Based on a popular 1982 novel by Michael Morpurgo, War Horse affords young viewers the opportunity to see war through the horse Joey’s perspective. Raised on an English farm, Joey is sold into war in 1914 and has many a harrowing experience on the Western front. The book was also adapted for the theatre in a show that substituted elaborate puppetry for actual horses – a feat that was recognized with a Tony Award. Cinephiles are likely to reflect on Robert Bresson’s 1966 film, Au Hasard Balthazar, in which the desultory drudgery of existence is seen through the point of view of the donkey Balthazar. It is one of the great works of cinema, and War Horse invites inevitable comparisons, which is unfortunate because they will make the Spielberg film look sadly inert.
A horse is a horse (of course, of course), and it might be said that the folly of War Horse is its expectation of emotional resonance to derive from a fairly expressionless equine visage.

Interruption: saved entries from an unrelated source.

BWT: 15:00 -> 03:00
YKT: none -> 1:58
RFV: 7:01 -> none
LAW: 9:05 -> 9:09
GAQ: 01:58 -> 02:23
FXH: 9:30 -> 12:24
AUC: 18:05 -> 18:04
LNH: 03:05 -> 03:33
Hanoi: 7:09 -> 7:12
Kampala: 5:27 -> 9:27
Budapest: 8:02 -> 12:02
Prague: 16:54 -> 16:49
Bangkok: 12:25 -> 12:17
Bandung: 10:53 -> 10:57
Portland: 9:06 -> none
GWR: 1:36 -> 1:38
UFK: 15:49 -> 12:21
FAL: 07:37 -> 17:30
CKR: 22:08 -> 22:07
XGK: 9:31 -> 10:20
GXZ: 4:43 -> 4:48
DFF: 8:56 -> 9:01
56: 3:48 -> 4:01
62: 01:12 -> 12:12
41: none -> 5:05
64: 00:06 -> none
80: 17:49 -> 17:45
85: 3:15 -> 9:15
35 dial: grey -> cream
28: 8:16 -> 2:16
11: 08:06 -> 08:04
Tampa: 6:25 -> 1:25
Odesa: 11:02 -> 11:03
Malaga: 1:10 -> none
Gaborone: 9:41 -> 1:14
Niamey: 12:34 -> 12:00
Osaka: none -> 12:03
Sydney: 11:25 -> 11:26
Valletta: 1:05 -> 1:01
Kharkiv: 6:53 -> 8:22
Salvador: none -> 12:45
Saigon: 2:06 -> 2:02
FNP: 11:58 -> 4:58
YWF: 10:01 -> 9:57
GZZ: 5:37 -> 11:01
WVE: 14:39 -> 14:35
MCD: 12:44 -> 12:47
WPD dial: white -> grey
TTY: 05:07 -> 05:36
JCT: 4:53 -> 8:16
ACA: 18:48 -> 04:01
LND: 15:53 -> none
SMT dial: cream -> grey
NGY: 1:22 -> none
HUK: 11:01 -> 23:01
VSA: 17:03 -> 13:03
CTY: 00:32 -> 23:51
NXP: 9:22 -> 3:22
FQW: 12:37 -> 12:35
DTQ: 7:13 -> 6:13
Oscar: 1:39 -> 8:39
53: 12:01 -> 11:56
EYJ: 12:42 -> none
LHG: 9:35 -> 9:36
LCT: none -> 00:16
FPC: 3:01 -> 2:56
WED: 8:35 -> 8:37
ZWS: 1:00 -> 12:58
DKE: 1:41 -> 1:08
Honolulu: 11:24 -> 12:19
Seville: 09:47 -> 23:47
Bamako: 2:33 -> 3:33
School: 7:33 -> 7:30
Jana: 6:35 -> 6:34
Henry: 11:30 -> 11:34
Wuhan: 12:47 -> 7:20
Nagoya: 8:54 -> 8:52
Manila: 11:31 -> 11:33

Yet few of the human characters make strong impressions either. Only Niels Arestrup as the jam maker who gives shelter to Joey for the joy the horse brings his orphaned granddaughter creates a character whose depth of feeling seems cut from the bone.
The film’s visual style is a throwback to classic studio movies: epic in composition, drenched in widescreen vistas, and framed by bold background colors. Spielberg’s typically emotive storytelling only comes to the fore in a few of the film’s pivotal action scenes, a couple of which are truly spectacular and remind us only all too well of what this film might have been. Two of them are battle scenes which, despite being bloodless, are powerfully wrenching and a keen reminder of what Spielberg is capable of accomplishing. But the overlong War Horse mostly passes as though Spielberg were in absentia. (Opens Sunday.)